[Extracted page text data]

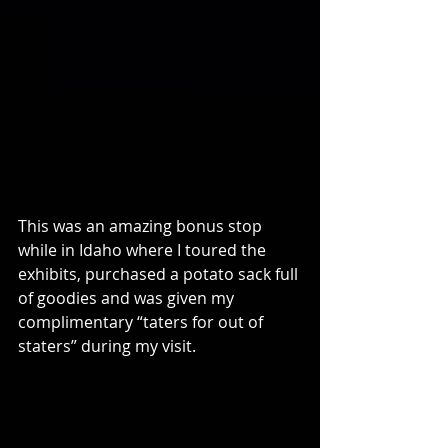
This was an amazing bonus stop 
while in Idaho where I toured the 
exhibits, purchased a potato sack full 
of goodies and was given my 
complimentary “taters for out of 
staters” during my visit.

→ **Exercise brief**: Which lines run from the one containing "exhibits, purchased a potato sack full" to the end of the entries above? Quote exactly those, and only those.

→ **Task response**:
exhibits, purchased a potato sack full 
of goodies and was given my 
complimentary “taters for out of 
staters” during my visit.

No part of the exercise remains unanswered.